» **What you will do**: Wherever "Immobilienmarkt" occurs in the entries, copy the line that holds it.

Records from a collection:
=======
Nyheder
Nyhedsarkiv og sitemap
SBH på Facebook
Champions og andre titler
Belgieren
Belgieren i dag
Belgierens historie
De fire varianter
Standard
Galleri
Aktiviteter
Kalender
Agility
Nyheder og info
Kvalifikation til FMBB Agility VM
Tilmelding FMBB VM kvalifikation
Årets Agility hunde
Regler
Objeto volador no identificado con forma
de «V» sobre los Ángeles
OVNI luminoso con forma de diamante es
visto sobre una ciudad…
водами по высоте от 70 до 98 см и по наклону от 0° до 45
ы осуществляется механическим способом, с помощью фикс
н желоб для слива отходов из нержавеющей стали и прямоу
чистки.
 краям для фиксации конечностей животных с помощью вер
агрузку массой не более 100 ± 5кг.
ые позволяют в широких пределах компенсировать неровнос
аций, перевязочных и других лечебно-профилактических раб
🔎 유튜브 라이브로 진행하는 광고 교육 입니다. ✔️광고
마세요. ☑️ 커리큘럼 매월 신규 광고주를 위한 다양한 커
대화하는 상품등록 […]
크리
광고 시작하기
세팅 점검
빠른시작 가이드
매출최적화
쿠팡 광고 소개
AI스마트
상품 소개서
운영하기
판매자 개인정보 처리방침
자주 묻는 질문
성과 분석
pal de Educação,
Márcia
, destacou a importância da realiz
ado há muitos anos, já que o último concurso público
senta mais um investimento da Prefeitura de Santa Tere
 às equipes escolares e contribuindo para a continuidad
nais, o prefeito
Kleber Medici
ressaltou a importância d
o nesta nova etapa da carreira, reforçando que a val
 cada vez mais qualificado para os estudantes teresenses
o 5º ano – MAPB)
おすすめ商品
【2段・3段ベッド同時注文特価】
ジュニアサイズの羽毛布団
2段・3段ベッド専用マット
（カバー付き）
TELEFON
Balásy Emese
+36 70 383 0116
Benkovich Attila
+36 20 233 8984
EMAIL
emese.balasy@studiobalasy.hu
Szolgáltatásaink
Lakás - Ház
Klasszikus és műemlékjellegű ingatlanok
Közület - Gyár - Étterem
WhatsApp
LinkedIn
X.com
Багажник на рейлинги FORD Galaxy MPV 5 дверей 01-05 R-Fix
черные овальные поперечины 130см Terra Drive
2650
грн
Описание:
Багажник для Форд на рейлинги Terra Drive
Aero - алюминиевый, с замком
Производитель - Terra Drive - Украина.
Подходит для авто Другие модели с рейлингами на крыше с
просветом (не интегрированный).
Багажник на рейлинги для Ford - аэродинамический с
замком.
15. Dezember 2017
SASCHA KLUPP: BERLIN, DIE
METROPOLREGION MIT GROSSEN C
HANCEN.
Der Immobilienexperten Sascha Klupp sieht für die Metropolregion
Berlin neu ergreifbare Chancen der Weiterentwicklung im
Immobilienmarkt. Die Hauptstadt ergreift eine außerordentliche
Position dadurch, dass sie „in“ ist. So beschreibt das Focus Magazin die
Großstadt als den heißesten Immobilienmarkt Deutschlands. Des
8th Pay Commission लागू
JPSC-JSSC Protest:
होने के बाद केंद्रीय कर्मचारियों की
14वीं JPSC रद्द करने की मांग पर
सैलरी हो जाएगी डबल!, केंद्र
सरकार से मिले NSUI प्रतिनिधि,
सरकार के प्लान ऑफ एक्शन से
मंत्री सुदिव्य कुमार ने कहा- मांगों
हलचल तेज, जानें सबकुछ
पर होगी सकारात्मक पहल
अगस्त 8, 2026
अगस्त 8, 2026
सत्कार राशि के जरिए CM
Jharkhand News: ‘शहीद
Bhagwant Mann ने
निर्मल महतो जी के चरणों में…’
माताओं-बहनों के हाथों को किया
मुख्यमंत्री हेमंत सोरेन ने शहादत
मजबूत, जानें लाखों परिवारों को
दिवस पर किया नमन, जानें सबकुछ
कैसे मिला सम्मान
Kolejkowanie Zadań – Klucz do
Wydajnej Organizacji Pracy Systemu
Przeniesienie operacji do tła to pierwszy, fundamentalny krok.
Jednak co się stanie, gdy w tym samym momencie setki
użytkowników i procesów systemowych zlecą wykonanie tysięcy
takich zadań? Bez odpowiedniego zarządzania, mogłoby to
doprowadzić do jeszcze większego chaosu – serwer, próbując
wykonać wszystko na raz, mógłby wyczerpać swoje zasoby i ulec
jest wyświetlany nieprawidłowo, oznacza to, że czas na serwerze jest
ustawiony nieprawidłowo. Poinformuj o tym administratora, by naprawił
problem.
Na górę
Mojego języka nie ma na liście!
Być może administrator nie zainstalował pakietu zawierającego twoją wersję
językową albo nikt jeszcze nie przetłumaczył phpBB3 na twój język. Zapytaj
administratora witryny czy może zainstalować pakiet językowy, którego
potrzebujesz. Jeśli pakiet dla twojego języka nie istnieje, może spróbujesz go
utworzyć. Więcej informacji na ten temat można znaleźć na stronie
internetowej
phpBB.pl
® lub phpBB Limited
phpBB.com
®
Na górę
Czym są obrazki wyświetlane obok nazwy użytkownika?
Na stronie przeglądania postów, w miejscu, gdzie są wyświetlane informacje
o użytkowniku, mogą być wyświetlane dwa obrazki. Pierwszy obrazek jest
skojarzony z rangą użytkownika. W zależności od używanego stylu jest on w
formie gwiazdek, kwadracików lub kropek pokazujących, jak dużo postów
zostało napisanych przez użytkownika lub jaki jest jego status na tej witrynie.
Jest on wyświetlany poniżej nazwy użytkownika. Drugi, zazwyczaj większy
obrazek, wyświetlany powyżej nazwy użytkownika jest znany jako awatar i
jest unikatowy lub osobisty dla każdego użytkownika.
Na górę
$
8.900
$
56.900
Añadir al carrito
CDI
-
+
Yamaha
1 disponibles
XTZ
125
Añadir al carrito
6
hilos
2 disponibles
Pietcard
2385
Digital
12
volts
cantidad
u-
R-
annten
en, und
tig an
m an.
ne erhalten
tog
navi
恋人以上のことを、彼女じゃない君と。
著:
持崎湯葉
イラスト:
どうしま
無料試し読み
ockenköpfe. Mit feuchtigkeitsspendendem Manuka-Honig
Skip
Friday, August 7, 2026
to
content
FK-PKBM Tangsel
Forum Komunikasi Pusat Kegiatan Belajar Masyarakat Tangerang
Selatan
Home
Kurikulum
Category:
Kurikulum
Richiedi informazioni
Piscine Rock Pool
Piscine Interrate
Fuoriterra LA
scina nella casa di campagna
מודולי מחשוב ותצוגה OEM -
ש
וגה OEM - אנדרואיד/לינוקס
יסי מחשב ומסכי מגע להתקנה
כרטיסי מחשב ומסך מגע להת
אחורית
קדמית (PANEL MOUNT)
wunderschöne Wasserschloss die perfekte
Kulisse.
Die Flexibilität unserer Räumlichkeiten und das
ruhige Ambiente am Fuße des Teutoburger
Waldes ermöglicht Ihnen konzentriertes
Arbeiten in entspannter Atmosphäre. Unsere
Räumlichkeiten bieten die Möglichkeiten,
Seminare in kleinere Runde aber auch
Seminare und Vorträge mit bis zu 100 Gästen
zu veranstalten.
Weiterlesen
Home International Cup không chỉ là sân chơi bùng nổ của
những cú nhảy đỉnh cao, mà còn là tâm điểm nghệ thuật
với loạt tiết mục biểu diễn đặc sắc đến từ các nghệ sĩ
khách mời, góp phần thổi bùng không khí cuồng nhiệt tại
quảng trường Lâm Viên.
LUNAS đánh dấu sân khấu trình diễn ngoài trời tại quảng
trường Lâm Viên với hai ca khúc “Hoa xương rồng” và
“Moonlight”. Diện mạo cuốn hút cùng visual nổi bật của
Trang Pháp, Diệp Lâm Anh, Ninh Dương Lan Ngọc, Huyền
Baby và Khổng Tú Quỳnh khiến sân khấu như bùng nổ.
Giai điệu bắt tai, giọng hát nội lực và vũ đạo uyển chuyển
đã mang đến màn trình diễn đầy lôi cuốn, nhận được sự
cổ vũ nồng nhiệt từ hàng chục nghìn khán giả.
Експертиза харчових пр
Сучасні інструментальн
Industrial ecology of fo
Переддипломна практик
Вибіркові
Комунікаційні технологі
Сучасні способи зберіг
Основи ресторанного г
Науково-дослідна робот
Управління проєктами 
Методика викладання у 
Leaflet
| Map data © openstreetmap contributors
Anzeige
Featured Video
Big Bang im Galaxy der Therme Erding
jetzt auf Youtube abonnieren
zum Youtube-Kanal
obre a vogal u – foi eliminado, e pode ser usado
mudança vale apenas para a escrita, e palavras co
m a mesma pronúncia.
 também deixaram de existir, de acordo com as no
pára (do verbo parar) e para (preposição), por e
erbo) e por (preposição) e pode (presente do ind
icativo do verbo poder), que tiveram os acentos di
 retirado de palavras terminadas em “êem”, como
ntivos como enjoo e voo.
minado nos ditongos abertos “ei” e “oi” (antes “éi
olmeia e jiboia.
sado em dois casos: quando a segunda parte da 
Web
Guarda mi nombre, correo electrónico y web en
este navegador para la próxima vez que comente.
=======
» **Result of this exercise**:
Immobilienmarkt. Die Hauptstadt ergreift eine außerordentliche
Großstadt als den heißesten Immobilienmarkt Deutschlands. Des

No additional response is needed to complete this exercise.